One hdb backend on one slave died ~21:58 yesterday...

current thread: t@5
  [1] _libc_poll(0xffffffff4f3ff430, 0x0, 0x3e8, 0x0, 0x0, 0x0), at
0xffffffff7f0a741c
  [2] _select(0x3e8, 0xffffffff7f1bc728, 0xffffffff7f1bc728, 0x0,
0xffffffff7f1bc728, 0x0), at 0xffffffff7f05a74c
  [3] select(0x0, 0x0, 0x0, 0x0, 0xffffffff4f3ff5b0, 0x0), at
0xffffffff7e0108e8
=>[4] __os_sleep(dbenv = 0x1005b2610, secs = 1U, usecs = 0), line 84 in
"os_sleep.c"
  [5] __memp_sync_int(dbenv = 0x1005b2610, dbmfp = (nil), trickle_max = 0, op =
DB_SYNC_CACHE, wrotep = (nil)), line 362 in "mp_sync.c"
  [6] __memp_sync(dbenv = 0x1005b2610, lsnp = (nil)), line 99 in "mp_sync.c"
  [7] __txn_checkpoint(dbenv = 0x1005b2610, kbytes = 100000U, minutes = 10U,
flags = 0), line 1389 in "txn.c"
  [8] __txn_checkpoint_pp(dbenv = 0x1005b2610, kbytes = 100000U, minutes = 10U,
flags = 0), line 1288 in "txn.c"
  [9] hdb_checkpoint(ctx = 0xffffffff4f3ffc30, arg = 0x1004b4c60), line 165 in
"config.c"
  [10] ldap_int_thread_pool_wrapper(xpool = 0x10041e500), line 478 in "tpool.c"

(dbx) where
current thread: t@16
  [1] _libc_poll(0xffffffff46ffe3e0, 0x0, 0x3e8, 0x0, 0x0, 0x0), at
0xffffffff7f0a741c
  [2] _select(0x3e8, 0xffffffff7f1bc728, 0xffffffff7f1bc728, 0x0,
0xffffffff7f1bc728, 0x0), at 0xffffffff7f05a74c
  [3] select(0x0, 0x0, 0x0, 0x0, 0xffffffff46ffe560, 0x0), at
0xffffffff7e0108e8
=>[4] __os_sleep(dbenv = 0x1005b2610, secs = 1U, usecs = 0), line 84 in
"os_sleep.c"
  [5] __memp_sync_int(dbenv = 0x1005b2610, dbmfp = (nil), trickle_max = 0, op =
DB_SYNC_CACHE, wrotep = (nil)), line 439 in "mp_sync.c"

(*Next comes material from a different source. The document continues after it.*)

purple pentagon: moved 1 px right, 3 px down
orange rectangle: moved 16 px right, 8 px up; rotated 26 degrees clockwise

  [6] __memp_sync(dbenv = 0x1005b2610, lsnp = (nil)), line 99 in "mp_sync.c"
  [7] __txn_checkpoint(dbenv = 0x1005b2610, kbytes = 100000U, minutes = 10U,
flags = 0), line 1389 in "txn.c"
  [8] __txn_checkpoint_pp(dbenv = 0x1005b2610, kbytes = 100000U, minutes = 10U,
flags = 0), line 1288 in "txn.c"
  [9] hdb_delete(op = 0xffffffff46fff618, rs = 0xffffffff46fff088), line 537 in
"delete.c"
  [10] syncrepl_entry(si = 0x1004b4e50, op = 0xffffffff46fff618, entry = (nil),
modlist = 0xffffffff46fff320, syncstate = 3, syncUUID = 0xffffffff46fff3c0, 
                syncCookie_req = 0xffffffff46fff360, syncCSN =
0xffffffff46fff390), line 2006 in "syncrepl.c"

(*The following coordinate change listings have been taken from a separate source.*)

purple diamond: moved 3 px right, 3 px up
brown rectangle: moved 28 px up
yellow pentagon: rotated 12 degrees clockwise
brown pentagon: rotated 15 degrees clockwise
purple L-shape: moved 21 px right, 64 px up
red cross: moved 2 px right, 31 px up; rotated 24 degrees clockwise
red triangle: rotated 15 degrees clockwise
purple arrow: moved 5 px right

  [11] do_syncrep2(op = 0xffffffff46fff618, si = 0x1004b4e50), line 731 in
"syncrepl.c"
  [12] do_syncrepl(ctx = 0xffffffff46fffc30, arg = 0x1004b5030), line 1095 in
"syncrepl.c"
  [13] ldap_int_thread_pool_wrapper(xpool = 0x10041e500), line 478 in "tpool.c"

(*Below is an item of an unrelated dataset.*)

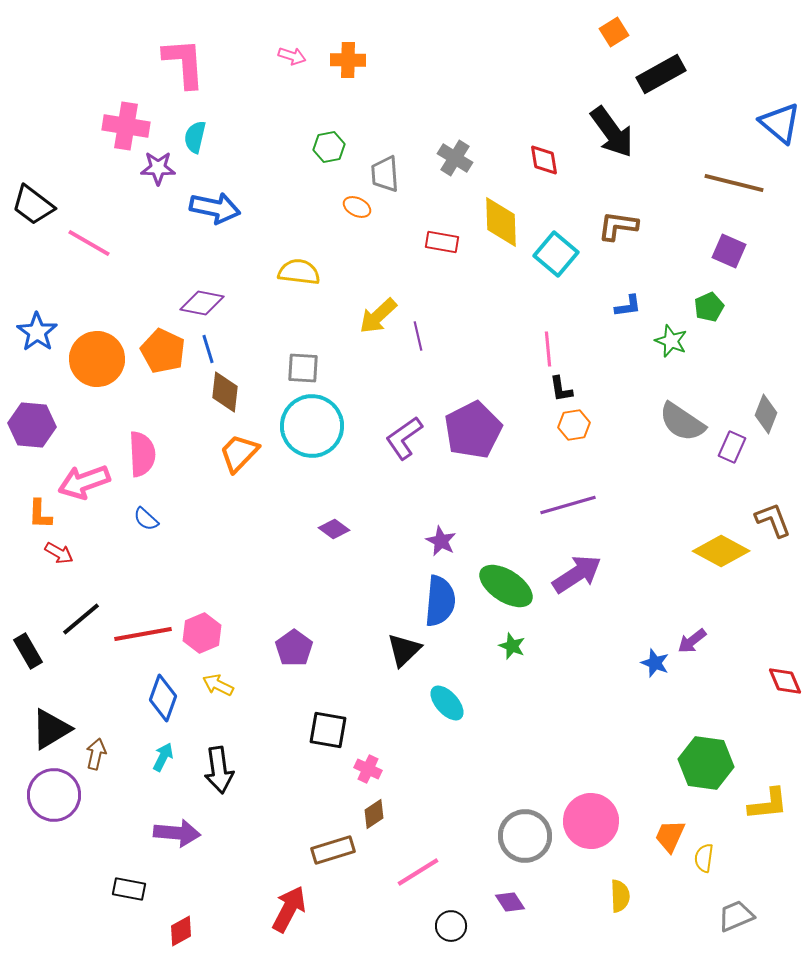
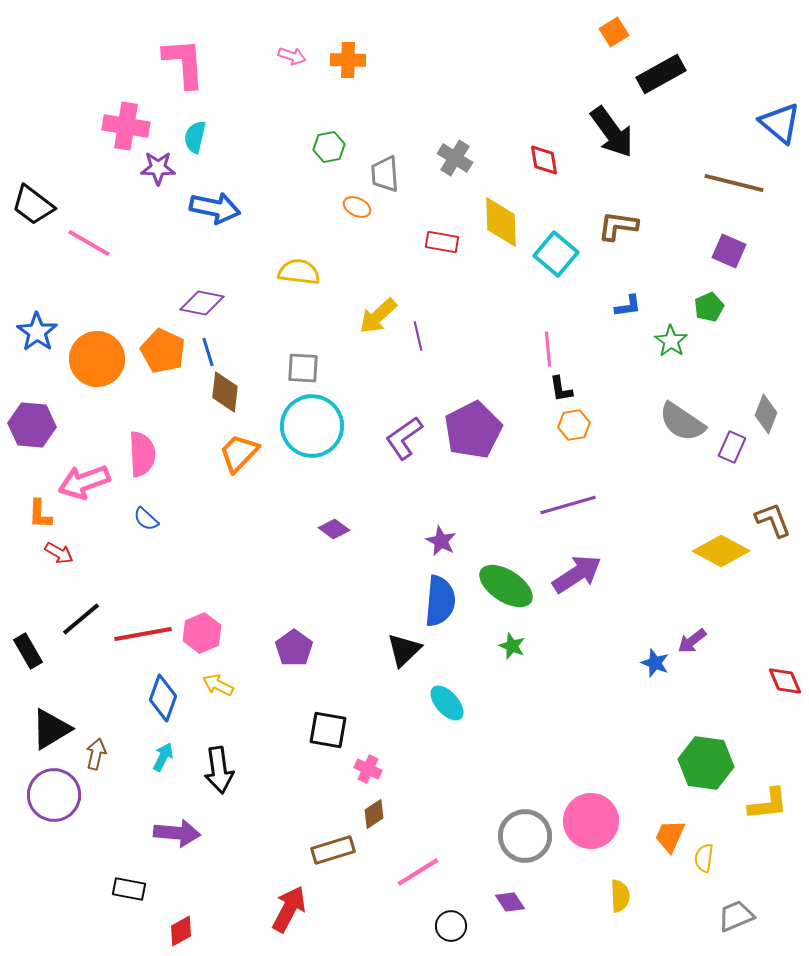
green star at (671, 341): rotated 12 degrees clockwise
blue line at (208, 349): moved 3 px down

I can't get db_stat to join the environment. If there's anything else that can
be gleaned from slapd itself, I'd be glad to poke around the core; otherwise,
I'm off to rm/slapadd...

"This makes sense and shouldn't happen in 2.3.41" would be fine too, but none of
the changes (to my eye) looked locking related.